***** Extracted records
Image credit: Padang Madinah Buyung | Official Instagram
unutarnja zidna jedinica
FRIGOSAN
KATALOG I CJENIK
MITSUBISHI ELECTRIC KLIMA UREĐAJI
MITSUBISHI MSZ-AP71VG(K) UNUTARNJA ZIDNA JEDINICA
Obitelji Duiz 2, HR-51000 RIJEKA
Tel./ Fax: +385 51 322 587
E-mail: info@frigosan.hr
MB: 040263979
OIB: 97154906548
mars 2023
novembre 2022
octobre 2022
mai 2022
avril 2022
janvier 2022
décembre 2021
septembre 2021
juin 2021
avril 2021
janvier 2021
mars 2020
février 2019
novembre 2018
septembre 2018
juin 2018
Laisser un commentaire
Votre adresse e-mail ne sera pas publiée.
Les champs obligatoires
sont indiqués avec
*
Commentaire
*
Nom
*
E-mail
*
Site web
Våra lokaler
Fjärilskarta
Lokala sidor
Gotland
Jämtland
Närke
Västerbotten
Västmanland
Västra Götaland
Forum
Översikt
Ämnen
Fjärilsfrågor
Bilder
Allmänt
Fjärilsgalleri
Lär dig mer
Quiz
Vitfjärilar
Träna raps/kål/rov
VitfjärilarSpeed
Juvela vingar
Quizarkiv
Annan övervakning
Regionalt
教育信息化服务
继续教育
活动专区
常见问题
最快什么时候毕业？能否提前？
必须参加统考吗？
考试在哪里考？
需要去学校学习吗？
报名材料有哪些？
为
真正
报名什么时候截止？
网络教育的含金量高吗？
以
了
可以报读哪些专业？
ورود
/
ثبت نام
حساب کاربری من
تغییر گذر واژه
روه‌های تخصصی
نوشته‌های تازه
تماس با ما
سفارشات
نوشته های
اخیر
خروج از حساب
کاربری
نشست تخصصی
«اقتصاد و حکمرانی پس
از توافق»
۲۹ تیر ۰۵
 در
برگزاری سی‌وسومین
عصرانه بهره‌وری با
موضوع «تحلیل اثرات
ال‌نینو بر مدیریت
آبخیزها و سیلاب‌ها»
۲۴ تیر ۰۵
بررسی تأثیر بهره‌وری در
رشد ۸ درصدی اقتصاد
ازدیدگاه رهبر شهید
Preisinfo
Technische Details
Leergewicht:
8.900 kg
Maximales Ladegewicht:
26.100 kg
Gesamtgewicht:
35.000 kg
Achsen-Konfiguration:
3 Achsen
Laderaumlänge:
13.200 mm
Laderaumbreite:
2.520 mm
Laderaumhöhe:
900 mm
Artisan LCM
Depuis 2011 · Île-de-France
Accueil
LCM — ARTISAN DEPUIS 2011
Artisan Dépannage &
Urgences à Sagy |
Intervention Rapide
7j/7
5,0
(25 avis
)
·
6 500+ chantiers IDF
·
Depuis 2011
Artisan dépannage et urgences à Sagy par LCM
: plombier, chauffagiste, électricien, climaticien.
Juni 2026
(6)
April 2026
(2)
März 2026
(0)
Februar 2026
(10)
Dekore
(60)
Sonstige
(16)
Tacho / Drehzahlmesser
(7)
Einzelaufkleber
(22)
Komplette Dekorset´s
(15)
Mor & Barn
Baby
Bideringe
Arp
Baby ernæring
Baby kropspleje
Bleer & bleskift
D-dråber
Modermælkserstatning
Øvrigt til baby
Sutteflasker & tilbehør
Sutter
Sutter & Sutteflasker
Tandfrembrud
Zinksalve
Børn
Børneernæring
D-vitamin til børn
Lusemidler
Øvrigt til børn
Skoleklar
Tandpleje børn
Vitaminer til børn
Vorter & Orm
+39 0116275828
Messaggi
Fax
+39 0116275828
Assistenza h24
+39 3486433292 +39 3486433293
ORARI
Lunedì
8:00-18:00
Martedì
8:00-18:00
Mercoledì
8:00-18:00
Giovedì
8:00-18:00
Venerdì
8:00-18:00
**********
**Activity**
Take each record above and return it verbatim.

**Exercise response**
Image credit: Padang Madinah Buyung | Official Instagram
unutarnja zidna jedinica
FRIGOSAN
KATALOG I CJENIK
MITSUBISHI ELECTRIC KLIMA UREĐAJI
MITSUBISHI MSZ-AP71VG(K) UNUTARNJA ZIDNA JEDINICA
Obitelji Duiz 2, HR-51000 RIJEKA
Tel./ Fax: +385 51 322 587
E-mail: info@frigosan.hr
MB: 040263979
OIB: 97154906548
mars 2023
novembre 2022
octobre 2022
mai 2022
avril 2022
janvier 2022
décembre 2021
septembre 2021
juin 2021
avril 2021
janvier 2021
mars 2020
février 2019
novembre 2018
septembre 2018
juin 2018
Laisser un commentaire
Votre adresse e-mail ne sera pas publiée.
Les champs obligatoires
sont indiqués avec
*
Commentaire
*
Nom
*
E-mail
*
Site web
Våra lokaler
Fjärilskarta
Lokala sidor
Gotland
Jämtland
Närke
Västerbotten
Västmanland
Västra Götaland
Forum
Översikt
Ämnen
Fjärilsfrågor
Bilder
Allmänt
Fjärilsgalleri
Lär dig mer
Quiz
Vitfjärilar
Träna raps/kål/rov
VitfjärilarSpeed
Juvela vingar
Quizarkiv
Annan övervakning
Regionalt
教育信息化服务
继续教育
活动专区
常见问题
最快什么时候毕业？能否提前？
必须参加统考吗？
考试在哪里考？
需要去学校学习吗？
报名材料有哪些？
为
真正
报名什么时候截止？
网络教育的含金量高吗？
以
了
可以报读哪些专业？
ورود
/
ثبت نام
حساب کاربری من
تغییر گذر واژه
روه‌های تخصصی
نوشته‌های تازه
تماس با ما
سفارشات
نوشته های
اخیر
خروج از حساب
کاربری
نشست تخصصی
«اقتصاد و حکمرانی پس
از توافق»
۲۹ تیر ۰۵
 در
برگزاری سی‌وسومین
عصرانه بهره‌وری با
موضوع «تحلیل اثرات
ال‌نینو بر مدیریت
آبخیزها و سیلاب‌ها»
۲۴ تیر ۰۵
بررسی تأثیر بهره‌وری در
رشد ۸ درصدی اقتصاد
ازدیدگاه رهبر شهید
Preisinfo
Technische Details
Leergewicht:
8.900 kg
Maximales Ladegewicht:
26.100 kg
Gesamtgewicht:
35.000 kg
Achsen-Konfiguration:
3 Achsen
Laderaumlänge:
13.200 mm
Laderaumbreite:
2.520 mm
Laderaumhöhe:
900 mm
Artisan LCM
Depuis 2011 · Île-de-France
Accueil
LCM — ARTISAN DEPUIS 2011
Artisan Dépannage &
Urgences à Sagy |
Intervention Rapide
7j/7
5,0
(25 avis
)
·
6 500+ chantiers IDF
·
Depuis 2011
Artisan dépannage et urgences à Sagy par LCM
: plombier, chauffagiste, électricien, climaticien.
Juni 2026
(6)
April 2026
(2)
März 2026
(0)
Februar 2026
(10)
Dekore
(60)
Sonstige
(16)
Tacho / Drehzahlmesser
(7)
Einzelaufkleber
(22)
Komplette Dekorset´s
(15)
Mor & Barn
Baby
Bideringe
Arp
Baby ernæring
Baby kropspleje
Bleer & bleskift
D-dråber
Modermælkserstatning
Øvrigt til baby
Sutteflasker & tilbehør
Sutter
Sutter & Sutteflasker
Tandfrembrud
Zinksalve
Børn
Børneernæring
D-vitamin til børn
Lusemidler
Øvrigt til børn
Skoleklar
Tandpleje børn
Vitaminer til børn
Vorter & Orm
+39 0116275828
Messaggi
Fax
+39 0116275828
Assistenza h24
+39 3486433292 +39 3486433293
ORARI
Lunedì
8:00-18:00
Martedì
8:00-18:00
Mercoledì
8:00-18:00
Giovedì
8:00-18:00
Venerdì
8:00-18:00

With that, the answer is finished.